Considerable politically-inspired violence may occur. This outcome may also see the EFF party triumphantly return to its ANC mother body and may, for a time, offer the ANC some valuable percentage points of political support. The effective reincorporation of the EFF into the ANC may, however, also put paid to any chance that the ANC could meet the aspirations of younger voters through staging an economic turnaround. The ANC/EFF collective will then find itself facing electoral defeat – just on a slightly extended timeline.

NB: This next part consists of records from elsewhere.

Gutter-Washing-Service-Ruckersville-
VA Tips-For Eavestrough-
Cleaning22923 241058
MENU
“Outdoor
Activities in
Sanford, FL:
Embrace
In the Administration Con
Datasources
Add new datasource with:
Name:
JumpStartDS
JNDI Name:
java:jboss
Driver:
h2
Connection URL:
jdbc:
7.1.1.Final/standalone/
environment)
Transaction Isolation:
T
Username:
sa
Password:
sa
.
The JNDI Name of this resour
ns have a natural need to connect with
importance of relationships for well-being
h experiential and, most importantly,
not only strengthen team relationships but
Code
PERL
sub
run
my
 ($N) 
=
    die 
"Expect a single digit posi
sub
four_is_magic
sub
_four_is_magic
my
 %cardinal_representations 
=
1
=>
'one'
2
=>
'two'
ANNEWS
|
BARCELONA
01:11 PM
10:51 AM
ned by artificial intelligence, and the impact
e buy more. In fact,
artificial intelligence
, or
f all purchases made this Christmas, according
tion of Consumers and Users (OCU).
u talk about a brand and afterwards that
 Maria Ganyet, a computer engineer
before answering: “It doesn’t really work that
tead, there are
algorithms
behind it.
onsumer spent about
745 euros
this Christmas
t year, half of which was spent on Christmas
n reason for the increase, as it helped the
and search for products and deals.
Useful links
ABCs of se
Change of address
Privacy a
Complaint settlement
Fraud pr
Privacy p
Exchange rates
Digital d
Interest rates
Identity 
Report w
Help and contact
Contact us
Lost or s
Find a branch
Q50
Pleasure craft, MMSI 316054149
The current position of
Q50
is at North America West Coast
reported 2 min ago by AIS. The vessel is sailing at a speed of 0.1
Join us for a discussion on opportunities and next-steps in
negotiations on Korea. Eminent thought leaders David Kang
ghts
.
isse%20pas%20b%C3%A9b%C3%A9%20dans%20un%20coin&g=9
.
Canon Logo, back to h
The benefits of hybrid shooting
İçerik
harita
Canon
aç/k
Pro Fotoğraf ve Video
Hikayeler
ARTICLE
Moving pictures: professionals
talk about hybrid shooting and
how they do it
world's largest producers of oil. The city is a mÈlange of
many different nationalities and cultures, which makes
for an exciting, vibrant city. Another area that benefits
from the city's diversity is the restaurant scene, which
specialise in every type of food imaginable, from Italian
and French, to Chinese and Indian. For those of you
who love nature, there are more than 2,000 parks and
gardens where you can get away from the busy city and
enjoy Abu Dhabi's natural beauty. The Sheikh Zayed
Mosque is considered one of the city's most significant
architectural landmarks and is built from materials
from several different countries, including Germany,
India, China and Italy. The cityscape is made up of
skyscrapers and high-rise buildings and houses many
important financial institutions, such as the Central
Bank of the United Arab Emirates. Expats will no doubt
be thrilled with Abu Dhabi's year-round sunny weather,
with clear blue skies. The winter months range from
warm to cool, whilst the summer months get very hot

A minority view in my organisation is that if it assumes the leadership of the ANC, the existing EFF leadership, which has some high calibre thinkers, may turn sharply right on the economy. A third view is that the great unknown factor in South African politics, the unregistered youth voter, may turn out insufficient numbers to give the DA a clear national majority. What becomes apparent is that despite populist attempts at clinging to power, this future will culminate in 2024 (if not in 2019) in the political defeat of the ruling party. This will, in turn, usher in a new era of politics – and most probably coalition politics. South Africa would remain an unstable society that undershoots its economic potential.

If South Africa follows the first trajectory described above, the model may well become influential in further shaping the evolution of high growth economies across the African continent. South Africans would cede some of their political freedoms in exchange for growing prosperity and the promise of stability. Where growing prosperity is achieved, it will resemble the development model that was followed by many of the Asian Tiger economies – albeit with very important differences. It is also the model that is being pursued with some economic success in Rwanda and Ethiopia. However, where prosperity is not forthcoming, it is also a model that invites a system of rule with impunity, from which South Africa may not escape for some considerable time.

 This analysis is based on a briefing by Frans Cronje to the Atlantic Council in Washington DC in September 2016.